Mitigating Stop-and-Go Traffic Congestion with Operator Learning

TL;DR

This paper introduces neural operator learning frameworks to design boundary control strategies that effectively mitigate stop-and-go traffic congestion, offering faster and more robust solutions compared to traditional PDE control methods.

Contribution

The paper develops neural operator-based boundary control schemes for traffic PDEs, providing a faster, data-efficient, and robust alternative to backstepping controllers for traffic congestion mitigation.

Findings

Achieves 300x computational speedup over backstepping control.

Maintains stability and robustness across various traffic conditions.

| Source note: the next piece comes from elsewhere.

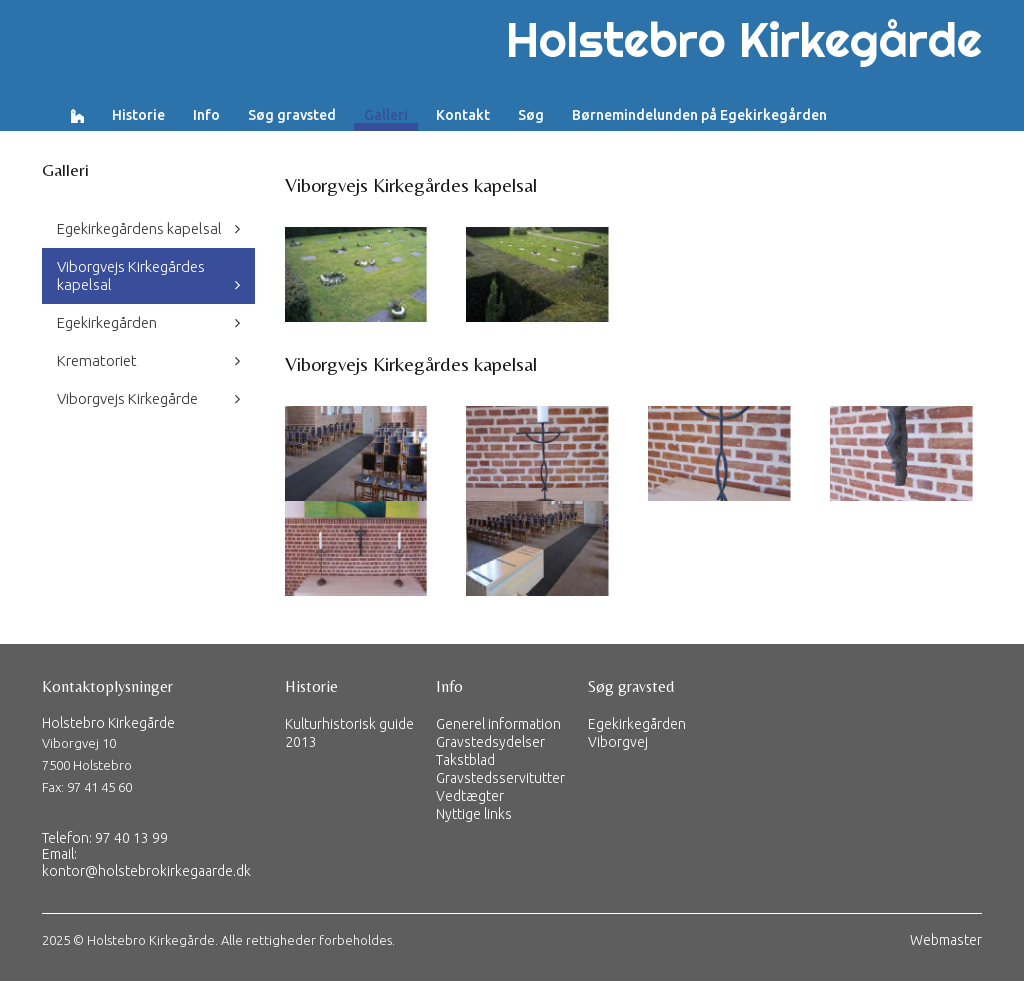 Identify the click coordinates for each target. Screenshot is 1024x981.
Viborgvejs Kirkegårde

Outperforms PI and PINN controllers in accuracy and efficiency.

Abstract

This paper presents a novel neural operator learning framework for designing boundary control to mitigate stop-and-go congestion on freeways. The freeway traffic dynamics are described by second-order coupled hyperbolic partial differential equations (PDEs). The proposed framework learns feedback boundary control strategies from the closed-loop PDE solution using backstepping controllers, which are widely employed for boundary stabilization of PDE systems. The PDE backstepping control design is time-consuming and requires intensive depth of expertise, since it involves constructing and solving backstepping control kernels. To address these challenges, we present neural operator (NO) learning schemes for the ARZ traffic system that not only ensure closed-loop stability robust to parameter and initial condition variations but also accelerate boundary controller computation. The stability guarantee of the NO-approximated control laws is obtained using Lyapunov analysis. We further propose the physics-informed neural operator (PINO) to reduce the reliance on extensive training data. The performance of the NO schemes is evaluated by simulated and real traffic data, compared with the benchmark backstepping controller, a Proportional Integral (PI) controller, and a PINN-based controller. The NO-approximated methods achieve a computational speedup of approximately 300 times with only a 1% error trade-off compared to the backstepping controller, while outperforming the other two controllers in both accuracy and computational efficiency. The robustness of the NO schemes is validated using real traffic data, and tested across various initial traffic conditions and demand scenarios. The results show that neural operators can significantly expedite and simplify the process of obtaining controllers for traffic PDE systems with great potential application for traffic management.